The 2 percent cost-of-living increase, contained in the firefighters’ new one-year contract, is already included in the city’s proposed 2015 budget for the firefighters at a cost of $38,688, Abbi Fountain, city human resources manager, said Wednesday.
Fountain said the hike also is in the spending plan for employees in five other unions who have yet to negotiate new contracts and for management and non-represented personnel.
“This is all subject to negotiations,” she said of the remaining increases.
If the contracts are approved, the city’s approximately 230 regular full- and part-time employees, including management and non-represented personnel, would receive the wage hike at a cost of $230,000 to the city.
Remaining talks
The unions the city has yet to negotiate with are two locals affiliated with the Teamsters Union and locals with the American Federation of State, County and Municipal Employees, the International Brotherhood of Electrical Workers and a supervisory unit newly affiliated with the International Union of Operating Engineers.
The contract approved by council members Tuesday extends other provisions of the existing agreement for one year and was proposed in July by Local 656.

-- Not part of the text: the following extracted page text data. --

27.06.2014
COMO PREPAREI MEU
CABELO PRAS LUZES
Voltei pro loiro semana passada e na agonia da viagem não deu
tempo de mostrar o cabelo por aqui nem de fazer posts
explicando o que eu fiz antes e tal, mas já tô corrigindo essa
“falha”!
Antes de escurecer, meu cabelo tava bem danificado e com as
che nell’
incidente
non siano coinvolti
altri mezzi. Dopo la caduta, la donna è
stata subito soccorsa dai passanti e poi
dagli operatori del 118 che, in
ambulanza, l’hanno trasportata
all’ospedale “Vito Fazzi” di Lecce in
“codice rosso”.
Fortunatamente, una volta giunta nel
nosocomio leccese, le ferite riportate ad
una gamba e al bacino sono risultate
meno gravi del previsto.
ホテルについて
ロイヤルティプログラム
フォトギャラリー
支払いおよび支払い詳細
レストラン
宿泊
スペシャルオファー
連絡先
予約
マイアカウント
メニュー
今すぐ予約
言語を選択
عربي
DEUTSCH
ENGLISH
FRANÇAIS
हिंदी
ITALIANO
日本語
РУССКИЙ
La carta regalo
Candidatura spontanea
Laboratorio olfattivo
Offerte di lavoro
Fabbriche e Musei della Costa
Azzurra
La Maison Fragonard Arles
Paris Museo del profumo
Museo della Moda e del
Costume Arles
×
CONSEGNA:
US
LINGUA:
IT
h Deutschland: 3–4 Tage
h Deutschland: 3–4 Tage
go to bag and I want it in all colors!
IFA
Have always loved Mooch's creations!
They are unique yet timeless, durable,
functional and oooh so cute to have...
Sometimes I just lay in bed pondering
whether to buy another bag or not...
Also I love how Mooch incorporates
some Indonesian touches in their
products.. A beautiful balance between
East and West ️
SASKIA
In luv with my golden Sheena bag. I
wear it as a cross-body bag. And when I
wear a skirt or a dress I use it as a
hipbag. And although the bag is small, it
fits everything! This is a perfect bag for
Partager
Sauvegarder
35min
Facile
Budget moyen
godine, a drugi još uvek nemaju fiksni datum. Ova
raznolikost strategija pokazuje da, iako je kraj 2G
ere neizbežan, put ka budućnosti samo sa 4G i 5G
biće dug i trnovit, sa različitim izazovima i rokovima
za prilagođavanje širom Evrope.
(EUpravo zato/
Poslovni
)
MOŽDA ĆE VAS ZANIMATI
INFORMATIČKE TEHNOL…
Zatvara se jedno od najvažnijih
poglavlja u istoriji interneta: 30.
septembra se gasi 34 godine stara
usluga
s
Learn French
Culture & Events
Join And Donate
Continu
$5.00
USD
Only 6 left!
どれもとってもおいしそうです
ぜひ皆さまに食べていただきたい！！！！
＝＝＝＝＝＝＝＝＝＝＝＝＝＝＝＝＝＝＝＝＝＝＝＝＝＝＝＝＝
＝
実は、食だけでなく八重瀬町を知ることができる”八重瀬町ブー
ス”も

Fire Chief Ken Dubuc said Wednesday that call-outs have increased significantly over last year’s record.
He said emergency personnel responded to 3,350 calls as of Oct. 21, about 400 ahead of last year.
“There were 16 calls [Tuesday] alone,” Dubuc said.
The department’s 15 to 26 volunteers, who receive minimum wage to $15 an hour and are compensated for a minimum of two hours per call, are not affected by the new contract, Dubuc said.
The 2 percent increase is 90 percent of what the federal Bureau of Labor Statistics calls the Consumer Price Index for Urban Wage Earners and Clerical Workers.
‘Proactive’
“The firefighter union was very proactive with their proposal, and it has set the stage for what is hoped to be a very successful round of settlements,” Fountain said in her memo to the City Council on the contract.
Councilman Brad Collins noted that the firefighters’ union was one of the last bargaining units to agree to a contract in 2014.
“I think it’s great that they moved forward like this,” he said.
“I believe it will help us with the other bargaining units.”
Councilwoman Cherie Kidd called the pact “a very fair contract, and I’m happy to support it.”